In California, twelve Safeway employees filed grievances with the National Labor Relations Board, complaining that the supermarket chain's policy requiring female clerks to smile and make eye contact with customers has caused them to be propositioned and even sexually harassed by customers who mistake their friendliness for flirting.

In his quest for a job as a subway motorman, 450-pound Dwayne Richardson successfully sued New York City's Metropolitan Transit Authority for discrimination after he failed a physical by becoming exhausted after a three-minute walk. It's doubtful he could even fit inside many New York subway cabs, which are about the size of a phone booth.


Deborah Gaines sued Boston's Preterm Health Services clinic, four years after John Salvi III attacked the clinic in a brutal shootout that left two people dead. Gaines, who witnessed the attack while she was waiting for an appointment to have an abortion, did not reschedule the procedure and instead gave birth to a daughter, Vivian, seven months later. Her suit alleges that due to the post-traumatic stress she suffered, Gaines was unable to return to a clinic setting, gave birth against her original intentions, and thus deserves compensation from the clinic for the cost of raising her daughter, who has learning disabilities and is hyperactive. Gaines says she had to quit her job and put her three other children into day care to take care of her daughter's special needs, and she says she sought the abortion while on welfare at a time when she wanted to take the GED and get her life back together. Gaines alleges that the clinic should have had better security following similar attacks upon abortion clinics. But alas, the two guards on duty at the time have also sued the clinic, alleging emotional trauma.
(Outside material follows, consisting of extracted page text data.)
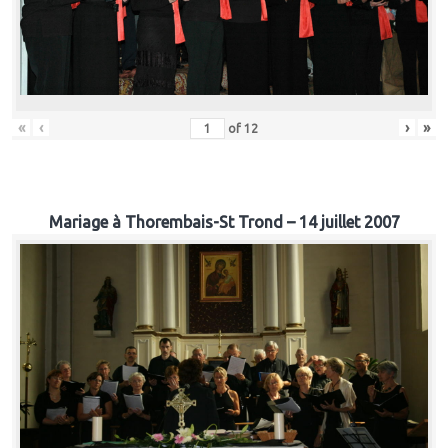
«
‹
›
»
of
12
Mariage à Thorembais-St Trond – 14 juillet 2007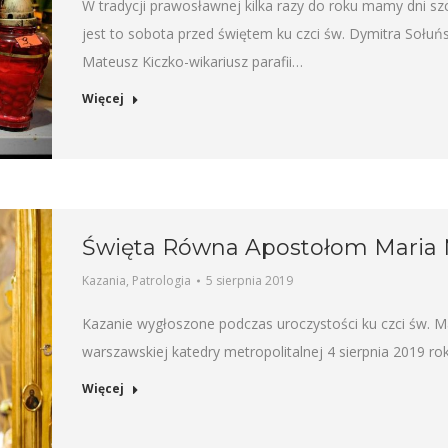
W tradycji prawosławnej kilka razy do roku mamy dni sz
jest to sobota przed świętem ku czci św. Dymitra Sołu
Mateusz Kiczko-wikariusz parafii…
Więcej
Święta Równa Apostołom Maria
Kazania
,
Patrologia
5 sierpnia 2019
Kazanie wygłoszone podczas uroczystości ku czci św. Mari
warszawskiej katedry metropolitalnej 4 sierpnia 2019 rok
Więcej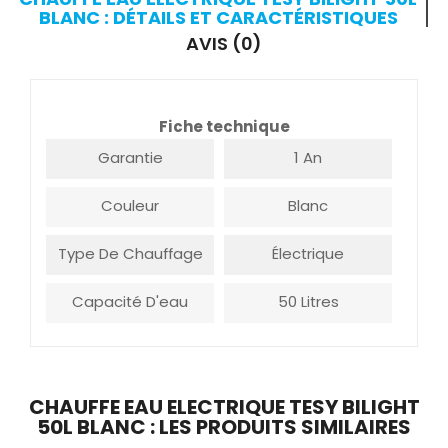
BLANC : DÉTAILS ET CARACTÉRISTIQUES
AVIS (0)
Fiche technique
Garantie
1 An
Couleur
Blanc
Type De Chauffage
Électrique
Capacité D'eau
50 Litres
CHAUFFE EAU ELECTRIQUE TESY BILIGHT
50L BLANC : LES PRODUITS SIMILAIRES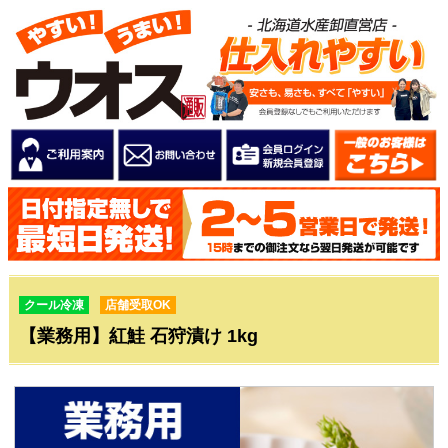
クール冷凍
店舗受取OK
【業務用】紅鮭 石狩漬け 1kg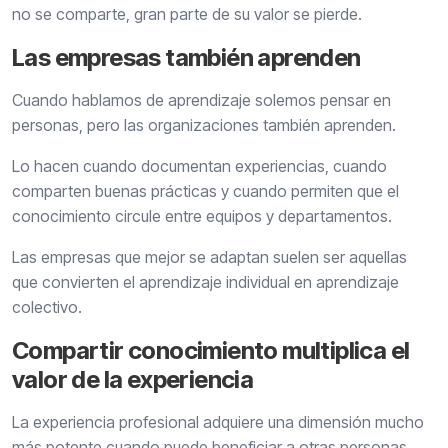
no se comparte, gran parte de su valor se pierde.
Las empresas también aprenden
Cuando hablamos de aprendizaje solemos pensar en
personas, pero las organizaciones también aprenden.
Lo hacen cuando documentan experiencias, cuando
comparten buenas prácticas y cuando permiten que el
conocimiento circule entre equipos y departamentos.
Las empresas que mejor se adaptan suelen ser aquellas
que convierten el aprendizaje individual en aprendizaje
colectivo.
Compartir conocimiento multiplica el
valor de la experiencia
La experiencia profesional adquiere una dimensión mucho
más potente cuando puede beneficiar a otras personas.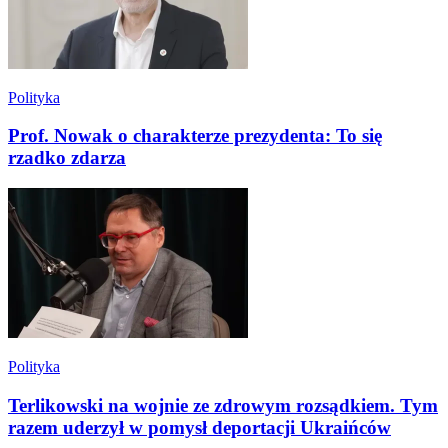
Polityka
Prof. Nowak o charakterze prezydenta: To się
rzadko zdarza
Polityka
Terlikowski na wojnie ze zdrowym rozsądkiem. Tym
razem uderzył w pomysł deportacji Ukraińców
Yet another health threat, noted in a Reuters dispatch from Washington, D.C., September 2, 1998:
Children, pregnant women and the elderly should not eat alfalfa sprouts until growers find a way to reduce the risk of a deadly bacteria that infects some sprouts, the Food and Drug Administration said Monday. California health officials had urged vulnerable consumers to stop eating sprouts because of three food poisoning outbreaks in the state. Sixty consumers in California fell ill after eating tainted sprouts during the summer, officials said.

[Ed.: The Centers for Disease Control estimated that alfalfa sprouts caused 20,000 cases of salmonella poisoning among Americans in 1995.]

A meditation on the painful limits of social policy, from a brochure, titled "Shoot Smart Shoot Safe: Tips for safer crack injection," distributed along with clean needles to the addicts of Bridgeport, Connecticut:
Get your stuff ready:
  1. Have a cooker, water, syringe, citric or ascorbic acid, cotton, and alcohol wipes ready.
  2. Put crack and citric or ascorbic acid (about a pinch to a slab) in cooker. Add plenty of water (about 30-40 I.U.). Smash and mix well.
  3. Add cotton and draw up into syringe.
Get a vein ready:
  1. Tie off, find a good vein, and clean with an alcohol wipe.
  2. Inject; make sure you are in a vein, register, look for blood backflow in syringe.
  3. Slowly push plunger in for injection. This helps to avoid vein trauma and collapse.
  4. Withdraw needle. Apply pressure for about a minute. Use clean gauze, tissue, cloth, or whatever you have handy.
Take care of yourself:
  1. Drink plenty of fluids. Juice, water, Gatorade, whatever you can.
  2. EAT—nutrition is important.
  3. Take a vitamin. Extra vitamin C is a plus.
  4. Take care of your veins. Rotate injection sites, use an antibiotic ointment on your injection sites.
  1. Never share a syringe or cooker.
  2. Always use a new syringe with every injection.
  3. Rotate veins. Use different veins often.
  4. Always clean injection area with an alcohol wipe before injecting.
  5. Use only citric or ascorbic acid to dissolve crack. Avoid vinegar or lemon juice; these can lead to serious infections.
If speedballing:
  1. Prepare you dope as normal.
  2. Add crack, citric acid and follow steps in #2.